Beyond January, when Bolton recruited the more experienced MJ Williams and Kieran Lee in midfield, Thomason’s appearances were understandably more restricted.
But the 20-year-old said a constant line of communication from Evatt and his coaching staff helped to soften the blow of not being in the team. Evatt eventually used Thomason in games where his range of passing and extra energy were of benefit, and his record in crunch victories against Crawley, Salford, Morecambe and Forest Green spoke for itself.
“I think from when I first came into the team, the more experience I gained, I am definitely more confident but alongside that having the complete trust of the manager and the team was massively important,” Thomason explained.

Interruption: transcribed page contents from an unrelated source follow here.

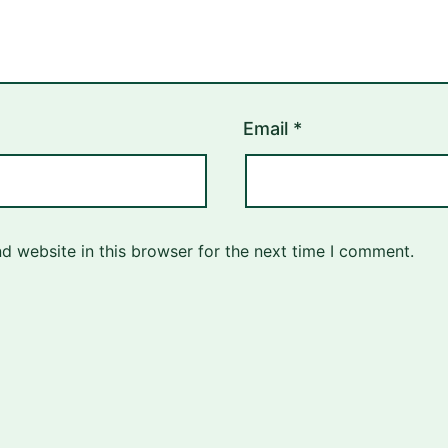
Email
*
d website in this browser for the next time I comment.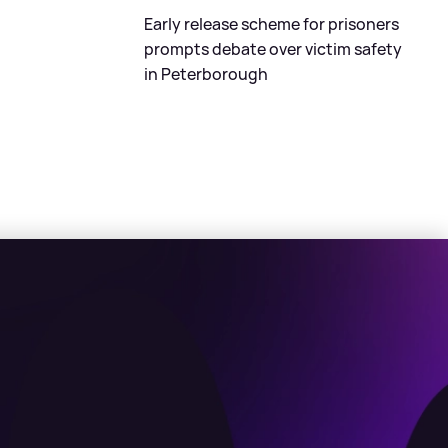
Early release scheme for prisoners
prompts debate over victim safety
in Peterborough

“I knew there were times when I wasn’t in the team regularly but I the manager always talked to me, told me to be ready. I just felt that was the time to pay back the faith he had in me during those important games.
“Every time I played I knew I had the confidence of those around me, so that allowed me to play football and not think of anyone else.
“He is good with man-management and he is also a big believer that if you are doing well and working hard on the training pitch then you will also get your rewards through game time. It is a lot of things that people don’t see, things throughout the week leading into those games.”
Getting on to a month after the wild promotion celebrations, Thomason is only now able to digest exactly what a whirlwind adventure has undertook.
Rewarded with a new contract in February, the youngster can now look back and say his first full season in professional football did not end up badly at all.
“It is a cliché but it didn’t really sink in straight away,” he said. “Everything came so quickly and you had to take it in your stride because we were playing Saturday-Tuesday near enough every week. All you could think about was winning the next one.
“There was a lot of mental and physical stress from January onwards because it was such a pressured environment. It was good to wind down and reflect, have a few weeks off with friends, family and team-mates.
“I’ve had a few weeks of down time, let the mind and body rest, but I have started to pick things up a little bit now, running-wise, keep things ticking over.
“Once we had achieved what we set out to do at Crawley you can finally take a step back from football and look at what happened. It really was quite a big deal what we accomplished in the end.”
Thomason was also given Wanderers’ young player of the year award, joining a list of former winners that include big names such as Chung-Yong Lee, Nicky Hunt, Kevin Nolan, Joey O’Brien, Adam Bogdan, Rob Holding, Josh Vela and Zach Clough.
“It’s such a big factor in why I love playing for this football club and turning up to work every day is because of that rich history,” he added.
“They are just a couple of the names – and to be honest, it’s an honour just to be in the same list as them.
“It’s nice to be able to pick up that award but it was always more important that we got promotion, taking that necessary step back to where the club belongs.”